Attention-deficit hyperactivity disorder (ADHD) is believed to be a multifactorial disorder [1, 2]. It has a worldwide prevalence ranging from 5 to 10 % of all school-aged children [3, 4]. Evidence from a significant body of independent prospective studies suggested that prenatal maternal stress (PNMS) had long-term effects on neurobehavioral development in offspring [57]. To date, a small but growing number of studies highlighted that maternal exposure to prenatal stressful life events (SLEs) is a potential risk factor for ADHD [810]. These studies were independent and different in terms of design (registration system based, retrospective or prospective investigations).

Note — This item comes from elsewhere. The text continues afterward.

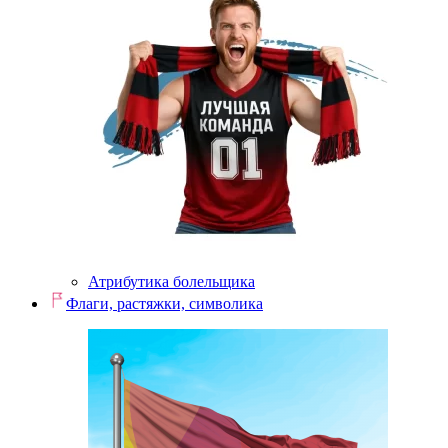
Атрибутика болельщика
Флаги, растяжки, символика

Animal studies indicate that some of the brain structural and functional alterations induced by prenatal stress differ according to offspring sex and depend on the timing of prenatal stress [11]. The presence of periods with specific neurodevelopmental events results in windows of specific vulnerability for adverse influences. Although sex differences have been highlighted in ADHD research primarily because boys are overrepresented in clinical samples, most of the existing studies in humans have not mentioned about whether there are any differences in the effect of prenatal stress on neurobehavioral development in offspring according to the timing of prenatal stress or the gender of offspring. Additionally, a few recent studies have suggested that interpersonal resources such as social support and adaptive coping styles could reduce prenatal stress and alleviate its effects on birth outcome [12], but avoidance coping, also referred to as maladaptive coping, may be applied to stressful events or internal conflicts, often unconsciously. However, little is known about the impact of maternal social support and the coping style during pregnancy on offspring neurobehavioral development.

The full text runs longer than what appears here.